Of Wicked Blood (The Quatrefoil Chronicles #1) - Olivia Wildenstein Page 0,83

okay?”

Papa doesn’t answer.

I swallow back the wad of cookie and bile. The groac’h in the well was crazy, but at least she was contained. Nothing encloses this ghost. Unless the spice blend can truly keep him in place . . .

“And the Rolands’ house?” I watch the ghost study his ex-wife. “Why are we meeting there?”

There’s a beat of silence before Papa says, “Because that’s where Matthias is buried.”

The phone slides out of my fingers and falls onto the blackened doormat.

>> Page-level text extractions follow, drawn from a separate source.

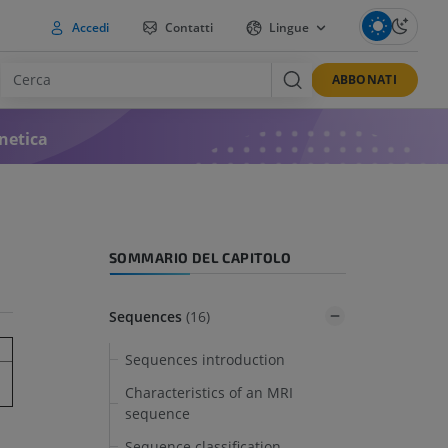
Accedi
Contatti
Lingue
ABBONATI
netica
SOMMARIO DEL CAPITOLO
Sequences
(16)
Sequences introduction
Characteristics of an MRI
sequence
Sequence classification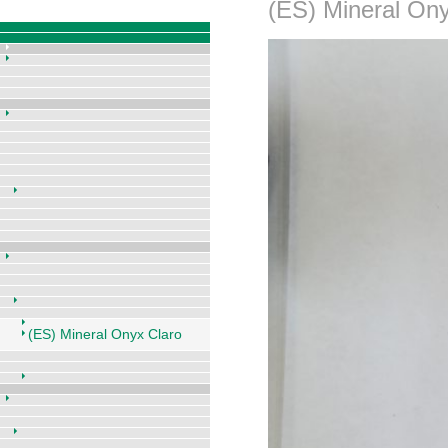
(ES) Mineral Ony
(ES) Mineral Onyx Claro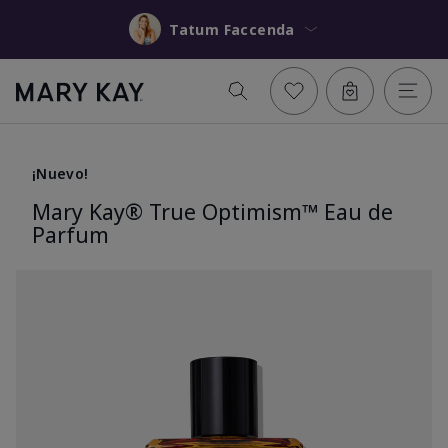
Tatum Faccenda
¡Nuevo!
Mary Kay® True Optimism™ Eau de
Parfum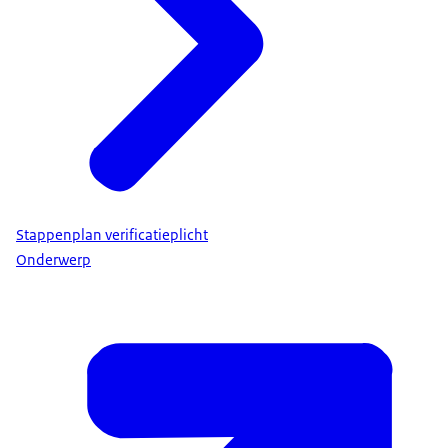
Stappenplan verificatieplicht
Onderwerp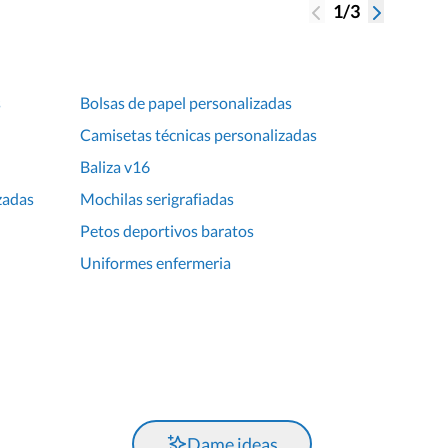
1/3
s
Bolsas de papel personalizadas
Camisetas técnicas personalizadas
Baliza v16
zadas
Mochilas serigrafiadas
Petos deportivos baratos
Uniformes enfermeria
Dame ideas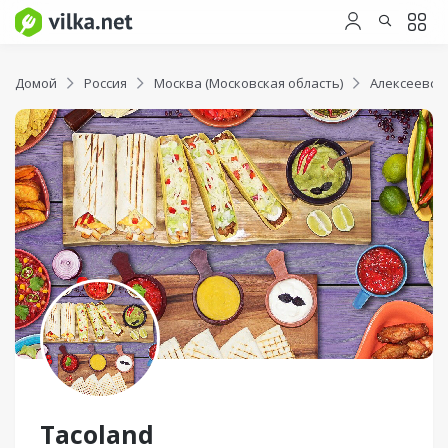
Домой
Россия
Москва (Московская область)
Алексеевск
Tacoland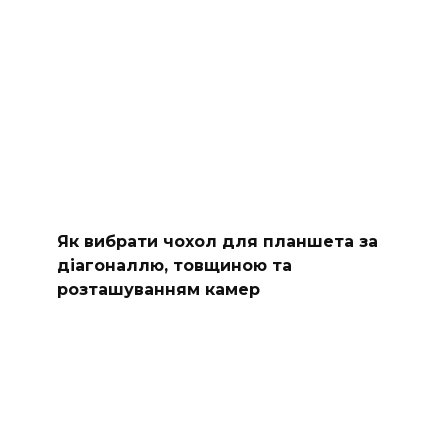
Як вибрати чохол для планшета за
діагоналлю, товщиною та
розташуванням камер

Papa’s voice rises from the floor. “Adrien thinks Gaëlle needs to lead the ghost back to its bones to defeat it.”

This isn’t just some projection of Gaëlle’s worst fear. This is . . . this is . . .

Her husband isn’t gone. He’s dead.

And Papa knew.

Gaëlle knew.

How?

How do they know he’s dead?

How do they know where he’s buried?

My questions must register on my face, because Gaëlle whispers, “It was an accident. Oh my God, I don’t want to do this.” Her voice breaks. “I don’t want to face him again.”

27

Slate

I stare down at the text ordering me to meet the Quatrefoil crew. There’s a quick explanation about the ghost of Gaëlle’s ex-husband being the Air piece, along with the instructions to go to his resting place. But what gets me are the words at the Roland family home.

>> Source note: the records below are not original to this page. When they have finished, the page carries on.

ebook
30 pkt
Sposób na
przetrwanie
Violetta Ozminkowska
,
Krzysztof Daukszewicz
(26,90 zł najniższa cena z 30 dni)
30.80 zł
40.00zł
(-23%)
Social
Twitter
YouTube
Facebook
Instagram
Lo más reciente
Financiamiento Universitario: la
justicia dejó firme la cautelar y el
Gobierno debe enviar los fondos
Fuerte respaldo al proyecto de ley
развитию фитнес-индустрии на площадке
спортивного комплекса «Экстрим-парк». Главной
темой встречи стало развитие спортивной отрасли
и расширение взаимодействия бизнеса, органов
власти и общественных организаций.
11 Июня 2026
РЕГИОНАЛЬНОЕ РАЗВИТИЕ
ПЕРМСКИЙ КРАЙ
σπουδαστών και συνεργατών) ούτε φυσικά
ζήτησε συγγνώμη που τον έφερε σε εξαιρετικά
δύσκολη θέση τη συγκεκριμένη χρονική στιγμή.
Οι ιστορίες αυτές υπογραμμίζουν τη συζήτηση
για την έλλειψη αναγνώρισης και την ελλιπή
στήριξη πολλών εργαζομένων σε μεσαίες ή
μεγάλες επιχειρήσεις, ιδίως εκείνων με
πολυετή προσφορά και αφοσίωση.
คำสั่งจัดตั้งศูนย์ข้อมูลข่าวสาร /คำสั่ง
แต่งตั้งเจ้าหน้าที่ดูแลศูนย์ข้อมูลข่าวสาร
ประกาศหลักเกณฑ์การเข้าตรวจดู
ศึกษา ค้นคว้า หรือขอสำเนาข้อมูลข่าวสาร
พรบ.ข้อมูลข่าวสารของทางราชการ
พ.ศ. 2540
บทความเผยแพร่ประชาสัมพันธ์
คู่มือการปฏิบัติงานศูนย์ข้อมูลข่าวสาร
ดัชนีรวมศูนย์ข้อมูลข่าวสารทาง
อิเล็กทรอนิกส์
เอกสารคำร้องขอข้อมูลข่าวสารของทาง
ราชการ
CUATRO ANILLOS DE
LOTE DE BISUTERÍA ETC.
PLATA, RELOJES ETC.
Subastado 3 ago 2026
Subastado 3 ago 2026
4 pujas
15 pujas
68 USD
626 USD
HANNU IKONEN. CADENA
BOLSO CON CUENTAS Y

Why the hell is Gaëlle’s ex buried at my family’s home?

And also, what the actual fuck: I have a family home? Another thing the Great and Terrible Rainier de Morel failed to mention. Okay. Maybe, just maybe, I could give the guy the benefit of the doubt. Maybe the house was sold right after my parents’ deaths and a new family’s living there. Maybe Gaëlle’s ex was part of that new family. Maybe when De Morel says the Roland family home he really means the old Roland family home.

After no luck detecting a piece in the Beaux-Arts building or in town—I walked around Brume holding my middle finger out as an antenna, which didn’t make me any new friends . . . I got lots of tsks and shocked looks from people misinterpreting the gesture—I headed back to the dorms to grab a clean shirt, fresh bandages, and a double dose of painkillers.

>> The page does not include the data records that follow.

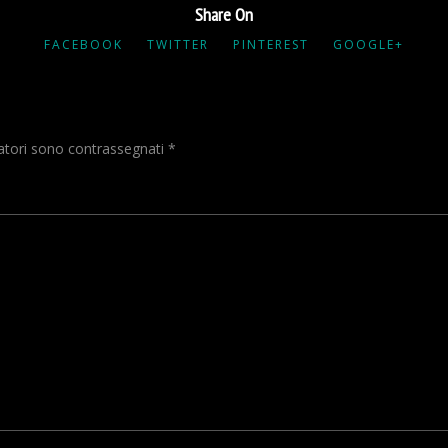
Share On
FACEBOOK
TWITTER
PINTEREST
GOOGLE+
gatori sono contrassegnati
*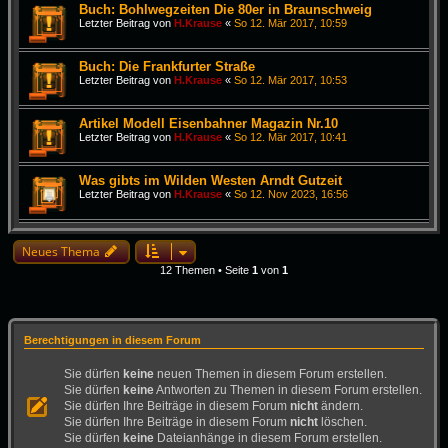
Buch: Bohlwegzeiten Die 80er in Braunschweig
Letzter Beitrag von
H.Krause
«
So 12. Mär 2017, 10:59
Buch: Die Frankfurter Straße
Letzter Beitrag von
H.Krause
«
So 12. Mär 2017, 10:53
Artikel Modell Eisenbahner Magazin Nr.10
Letzter Beitrag von
H.Krause
«
So 12. Mär 2017, 10:41
Was gibts im Wilden Westen Arndt Gutzeit
Letzter Beitrag von
H.Krause
«
So 12. Nov 2023, 16:56
Neues Thema
12 Themen • Seite
1
von
1
Berechtigungen in diesem Forum
Sie dürfen
keine
neuen Themen in diesem Forum erstellen.
Sie dürfen
keine
Antworten zu Themen in diesem Forum erstellen.
Sie dürfen Ihre Beiträge in diesem Forum
nicht
ändern.
Sie dürfen Ihre Beiträge in diesem Forum
nicht
löschen.
Sie dürfen
keine
Dateianhänge in diesem Forum erstellen.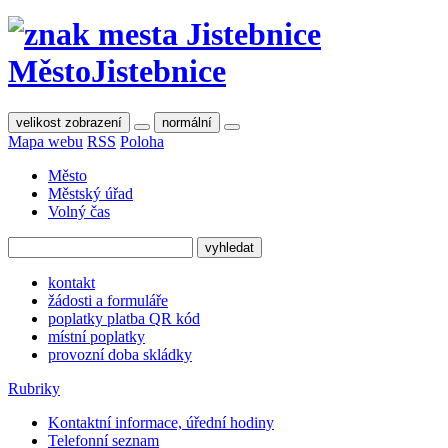
Město
Jistebnice
velikost zobrazení
normální
Mapa webu
RSS
Poloha
Město
Městský úřad
Volný čas
kontakt
žádosti a formuláře
poplatky platba QR kód
místní poplatky
provozní doba skládky
Rubriky
Kontaktní informace, úřední hodiny
Telefonní seznam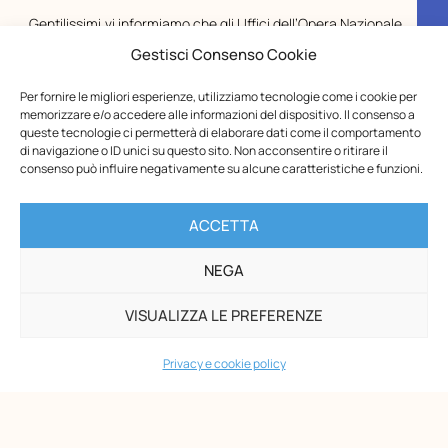
Gentilissimi,vi informiamo che gli Uffici dell’Opera Nazionale
Montessori – ETS resteranno chiusi per la pausa estiva dal
Gestisci Consenso Cookie
10 al 23 agosto, compresi.Le spedizioni riprenderanno a
partire dal 31 agosto.I buoni Carta del Docente inviati
Per fornire le migliori esperienze, utilizziamo tecnologie come i cookie per
durante il periodo di chiusura saranno
memorizzare e/o accedere alle informazioni del dispositivo. Il consenso a
queste tecnologie ci permetterà di elaborare dati come il comportamento
di navigazione o ID unici su questo sito. Non acconsentire o ritirare il
consenso può influire negativamente su alcune caratteristiche e funzioni.
ACCETTA
NEGA
VISUALIZZA LE PREFERENZE
Privacy e cookie policy
Opera Nazionale Montessori
Via di San Gallicano, 7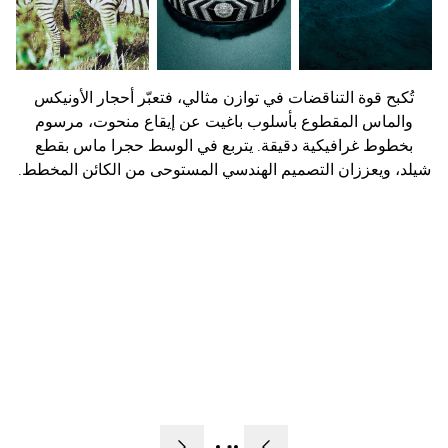
تُكبح قوة التناقضات في توازن مثالي، فتعبّر أحجار الأونيكس
والماس المقطوع بأسلوب باغيت عن إيقاع منحوت، مرسوم
بخطوط غرافيكية دقيقة. يتربع في الوسط حجرا ماس بقطع
شيلد، ويعززان التصميم الهندسي المستوحى من الكائن المخطط.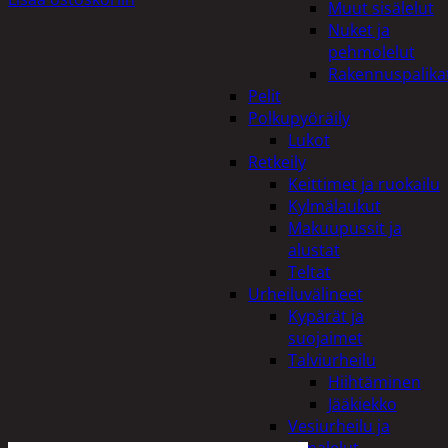
Muut sisälelut
Nuket ja
pehmolelut
Rakennuspalika
Pelit
Polkupyöräily
Lukot
Retkeily
Keittimet ja ruokailu
Kylmälaukut
Makuupussit ja
alustat
Teltat
Urheiluvälineet
Kypärät ja
suojaimet
Talviurheilu
Hiihtäminen
Jääkiekko
Vesiurheilu ja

The address is not in the center of town but on the edge of First Kelc’h, near the forest. It takes a good twenty minutes to walk there from the university dorms.

At the end of a long path, a stone house with a steeply pitched roof and red shutters materializes through the mist. It’s nowhere near as large and pretentious as the Manoir de Morel, bigger than a cottage but no castle. Something straight out of a fairytale with its jumbled ivy crawling up the walls and lace curtains peeking from behind nine-paned windows. All that’s missing are the seven dwarves.

It’s charming, that’s what it is. Not my style at all. I like clean, modern lines, bay windows, and city-life right outside my door, so I don’t know why seeing the damn place makes my chest hurt and my throat feel raw. Like this pile of gray stones is some piece of me that I lost and have now found. Complete and utter bullshit. I was too young when my parents died to have a connection to this place.

Bastian would love it, though. It’s perfect for a romantic like him. Yeah, he’d go full hog with a wife and 2.5 kids, a bichon frisé, and rows of tulips planted on either side of the front door. Even Spike might like it. It faces south, so if I put him in the front window, he’d get to sun his prickly ass all day.

If the mist ever clears up, that is.

There’s really something wrong with me. There’s no way I’d move to Dismalville. Why am I even entertaining the thought?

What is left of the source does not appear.